Advertisement

764: Second stage tachysystole is associated with adverse neonatal outcomes

      Objective

      Continuous electronic monitoring and tocometry is utilized in over 85% of deliveries in the United States. Although certain contraction patterns have been associated with poor neonatal outcomes, the relationship between contraction patterns in the second stage of labor and adverse outcomes are less understood. The aim of this study is to test the association between contraction characteristics in the second stage of labor and adverse neonatal outcomes.

      Study Design

      This is a prospective cohort study of all women with a term pregnancy (>37 0/7 weeks gestation) in the second stage of labor with an intrauterine pressure catheter (IUPC). Contraction characteristics including frequency, tachysystole (defined as greater than 5 contractions in 10 minutes), Montevideo units, and baseline uterine tone in the second stage of labor were assessed. If the second stage lasted longer than 120 minutes, only the final 120 minutes prior to delivery were included. The primary outcome was composite neonatal morbidity including death, need for hypothermic treatment, need for ventilatory support, meconium aspiration, seizures, or suspected sepsis. Regression models controlling for maternal age, nulliparity, gestational age, body mass index, diabetes, cesarean section, and birthweight >4000 grams were used to test the association between contraction characteristics in the second stage of labor and adverse neonatal outcomes.

      Results

      Of 7319 patients composite neonatal morbidity occurred in 513 (7.0%) neonates. Neonatal morbidity was significantly more common in nulliparous patients, diabetic patients, and those patients who underwent a cesarean section. Tachysystole occurred in 32.1% of all second stage labors and significantly increased the risk of adverse neonatal outcomes (17.9% versus 14.4%, aOR 1.41, CI 1.10, 1.81, p<0.01).
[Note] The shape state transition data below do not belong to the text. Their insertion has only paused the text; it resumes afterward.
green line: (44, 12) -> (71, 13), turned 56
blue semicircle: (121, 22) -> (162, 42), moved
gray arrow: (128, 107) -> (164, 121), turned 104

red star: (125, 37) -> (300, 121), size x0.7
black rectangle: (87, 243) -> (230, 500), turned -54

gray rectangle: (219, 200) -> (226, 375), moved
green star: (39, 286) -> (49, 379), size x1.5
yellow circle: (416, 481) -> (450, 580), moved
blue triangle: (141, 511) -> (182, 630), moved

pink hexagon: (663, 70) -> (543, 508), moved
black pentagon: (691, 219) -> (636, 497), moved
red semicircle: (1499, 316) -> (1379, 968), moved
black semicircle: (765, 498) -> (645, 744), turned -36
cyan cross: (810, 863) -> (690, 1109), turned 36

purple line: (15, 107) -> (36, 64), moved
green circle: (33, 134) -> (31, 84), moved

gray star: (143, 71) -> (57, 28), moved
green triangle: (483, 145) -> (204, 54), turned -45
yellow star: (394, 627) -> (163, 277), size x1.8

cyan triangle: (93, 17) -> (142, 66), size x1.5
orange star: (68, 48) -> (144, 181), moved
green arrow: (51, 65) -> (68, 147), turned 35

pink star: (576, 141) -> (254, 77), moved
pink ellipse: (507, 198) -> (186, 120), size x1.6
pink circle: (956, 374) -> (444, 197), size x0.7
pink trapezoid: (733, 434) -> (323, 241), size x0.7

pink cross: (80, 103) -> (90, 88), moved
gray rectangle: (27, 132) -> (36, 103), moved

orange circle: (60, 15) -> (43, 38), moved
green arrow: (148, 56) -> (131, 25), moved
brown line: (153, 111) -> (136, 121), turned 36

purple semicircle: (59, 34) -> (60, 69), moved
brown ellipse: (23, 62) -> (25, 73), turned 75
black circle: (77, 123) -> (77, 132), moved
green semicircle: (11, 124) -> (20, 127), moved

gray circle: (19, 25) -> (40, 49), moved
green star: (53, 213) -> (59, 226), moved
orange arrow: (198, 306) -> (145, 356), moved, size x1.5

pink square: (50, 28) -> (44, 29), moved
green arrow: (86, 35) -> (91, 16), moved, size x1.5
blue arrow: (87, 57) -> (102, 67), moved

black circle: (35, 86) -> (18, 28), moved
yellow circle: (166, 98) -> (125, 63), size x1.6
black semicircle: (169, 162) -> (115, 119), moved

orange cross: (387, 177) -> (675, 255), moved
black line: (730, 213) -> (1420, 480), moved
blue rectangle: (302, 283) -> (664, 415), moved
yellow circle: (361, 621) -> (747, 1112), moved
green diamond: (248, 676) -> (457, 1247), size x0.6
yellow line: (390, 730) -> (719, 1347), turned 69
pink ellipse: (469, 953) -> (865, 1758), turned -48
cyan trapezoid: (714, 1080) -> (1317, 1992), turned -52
Average MVUs, average resting uterine tone, and frequency of contractions in the second stage of labor were not associated with adverse neonatal outcomes.

      Conclusion

      Second stage tachysystole is associated with adverse neonatal outcomes. Providers should avoid tachysystole during the second stage of labor. If tachysystole cannot be avoided in the second stage, pediatric teams should be notified and neonatal resuscitation should be anticipated after deliveries.